Data extracts:
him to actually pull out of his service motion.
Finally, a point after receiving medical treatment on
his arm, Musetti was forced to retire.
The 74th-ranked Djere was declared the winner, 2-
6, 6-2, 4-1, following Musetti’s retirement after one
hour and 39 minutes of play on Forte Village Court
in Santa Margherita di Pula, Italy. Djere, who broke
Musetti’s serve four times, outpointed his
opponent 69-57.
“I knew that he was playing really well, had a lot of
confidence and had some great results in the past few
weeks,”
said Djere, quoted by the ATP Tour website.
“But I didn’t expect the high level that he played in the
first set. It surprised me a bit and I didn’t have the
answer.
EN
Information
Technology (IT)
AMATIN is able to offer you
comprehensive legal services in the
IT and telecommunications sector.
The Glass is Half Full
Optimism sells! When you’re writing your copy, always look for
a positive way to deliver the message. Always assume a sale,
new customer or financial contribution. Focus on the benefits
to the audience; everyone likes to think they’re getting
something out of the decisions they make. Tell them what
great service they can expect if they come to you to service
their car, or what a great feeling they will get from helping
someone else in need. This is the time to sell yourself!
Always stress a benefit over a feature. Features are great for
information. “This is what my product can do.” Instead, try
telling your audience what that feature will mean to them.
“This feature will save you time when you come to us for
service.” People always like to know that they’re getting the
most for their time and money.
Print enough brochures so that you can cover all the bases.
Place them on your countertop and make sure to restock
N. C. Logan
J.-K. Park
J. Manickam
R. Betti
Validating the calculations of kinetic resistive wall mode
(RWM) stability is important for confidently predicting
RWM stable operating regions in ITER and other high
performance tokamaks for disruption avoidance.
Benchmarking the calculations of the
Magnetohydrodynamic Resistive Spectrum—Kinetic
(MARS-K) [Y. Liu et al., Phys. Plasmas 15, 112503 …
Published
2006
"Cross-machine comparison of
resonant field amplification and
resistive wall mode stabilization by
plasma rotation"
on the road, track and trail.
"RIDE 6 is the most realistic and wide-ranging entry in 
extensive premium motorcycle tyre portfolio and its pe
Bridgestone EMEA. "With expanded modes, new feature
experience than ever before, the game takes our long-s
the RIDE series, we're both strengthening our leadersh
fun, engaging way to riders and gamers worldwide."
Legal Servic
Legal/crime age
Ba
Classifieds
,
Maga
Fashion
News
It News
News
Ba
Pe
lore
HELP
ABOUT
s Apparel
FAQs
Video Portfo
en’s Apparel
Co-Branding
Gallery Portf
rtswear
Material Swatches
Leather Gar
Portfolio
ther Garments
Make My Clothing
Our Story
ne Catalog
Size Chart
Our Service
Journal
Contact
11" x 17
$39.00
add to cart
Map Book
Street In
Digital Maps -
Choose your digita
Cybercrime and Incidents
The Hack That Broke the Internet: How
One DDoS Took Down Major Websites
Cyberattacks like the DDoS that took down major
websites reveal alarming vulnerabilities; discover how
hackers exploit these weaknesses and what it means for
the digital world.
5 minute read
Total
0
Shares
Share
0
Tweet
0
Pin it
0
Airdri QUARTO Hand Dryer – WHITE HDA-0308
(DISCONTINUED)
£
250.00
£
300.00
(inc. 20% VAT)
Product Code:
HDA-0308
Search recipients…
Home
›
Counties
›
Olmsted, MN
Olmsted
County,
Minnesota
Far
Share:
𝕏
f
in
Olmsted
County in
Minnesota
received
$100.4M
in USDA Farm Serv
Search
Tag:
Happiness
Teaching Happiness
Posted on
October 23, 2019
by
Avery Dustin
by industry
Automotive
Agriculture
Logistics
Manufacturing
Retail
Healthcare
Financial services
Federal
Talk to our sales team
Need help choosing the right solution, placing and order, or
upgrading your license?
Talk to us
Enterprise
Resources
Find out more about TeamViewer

Your instructions: Print the records again in their entirety, character for character.

Output of the task:
him to actually pull out of his service motion.
Finally, a point after receiving medical treatment on
his arm, Musetti was forced to retire.
The 74th-ranked Djere was declared the winner, 2-
6, 6-2, 4-1, following Musetti’s retirement after one
hour and 39 minutes of play on Forte Village Court
in Santa Margherita di Pula, Italy. Djere, who broke
Musetti’s serve four times, outpointed his
opponent 69-57.
“I knew that he was playing really well, had a lot of
confidence and had some great results in the past few
weeks,”
said Djere, quoted by the ATP Tour website.
“But I didn’t expect the high level that he played in the
first set. It surprised me a bit and I didn’t have the
answer.
EN
Information
Technology (IT)
AMATIN is able to offer you
comprehensive legal services in the
IT and telecommunications sector.
The Glass is Half Full
Optimism sells! When you’re writing your copy, always look for
a positive way to deliver the message. Always assume a sale,
new customer or financial contribution. Focus on the benefits
to the audience; everyone likes to think they’re getting
something out of the decisions they make. Tell them what
great service they can expect if they come to you to service
their car, or what a great feeling they will get from helping
someone else in need. This is the time to sell yourself!
Always stress a benefit over a feature. Features are great for
information. “This is what my product can do.” Instead, try
telling your audience what that feature will mean to them.
“This feature will save you time when you come to us for
service.” People always like to know that they’re getting the
most for their time and money.
Print enough brochures so that you can cover all the bases.
Place them on your countertop and make sure to restock
N. C. Logan
J.-K. Park
J. Manickam
R. Betti
Validating the calculations of kinetic resistive wall mode
(RWM) stability is important for confidently predicting
RWM stable operating regions in ITER and other high
performance tokamaks for disruption avoidance.
Benchmarking the calculations of the
Magnetohydrodynamic Resistive Spectrum—Kinetic
(MARS-K) [Y. Liu et al., Phys. Plasmas 15, 112503 …
Published
2006
"Cross-machine comparison of
resonant field amplification and
resistive wall mode stabilization by
plasma rotation"
on the road, track and trail.
"RIDE 6 is the most realistic and wide-ranging entry in 
extensive premium motorcycle tyre portfolio and its pe
Bridgestone EMEA. "With expanded modes, new feature
experience than ever before, the game takes our long-s
the RIDE series, we're both strengthening our leadersh
fun, engaging way to riders and gamers worldwide."
Legal Servic
Legal/crime age
Ba
Classifieds
,
Maga
Fashion
News
It News
News
Ba
Pe
lore
HELP
ABOUT
s Apparel
FAQs
Video Portfo
en’s Apparel
Co-Branding
Gallery Portf
rtswear
Material Swatches
Leather Gar
Portfolio
ther Garments
Make My Clothing
Our Story
ne Catalog
Size Chart
Our Service
Journal
Contact
11" x 17
$39.00
add to cart
Map Book
Street In
Digital Maps -
Choose your digita
Cybercrime and Incidents
The Hack That Broke the Internet: How
One DDoS Took Down Major Websites
Cyberattacks like the DDoS that took down major
websites reveal alarming vulnerabilities; discover how
hackers exploit these weaknesses and what it means for
the digital world.
5 minute read
Total
0
Shares
Share
0
Tweet
0
Pin it
0
Airdri QUARTO Hand Dryer – WHITE HDA-0308
(DISCONTINUED)
£
250.00
£
300.00
(inc. 20% VAT)
Product Code:
HDA-0308
Search recipients…
Home
›
Counties
›
Olmsted, MN
Olmsted
County,
Minnesota
Far
Share:
𝕏
f
in
Olmsted
County in
Minnesota
received
$100.4M
in USDA Farm Serv
Search
Tag:
Happiness
Teaching Happiness
Posted on
October 23, 2019
by
Avery Dustin
by industry
Automotive
Agriculture
Logistics
Manufacturing
Retail
Healthcare
Financial services
Federal
Talk to our sales team
Need help choosing the right solution, placing and order, or
upgrading your license?
Talk to us
Enterprise
Resources
Find out more about TeamViewer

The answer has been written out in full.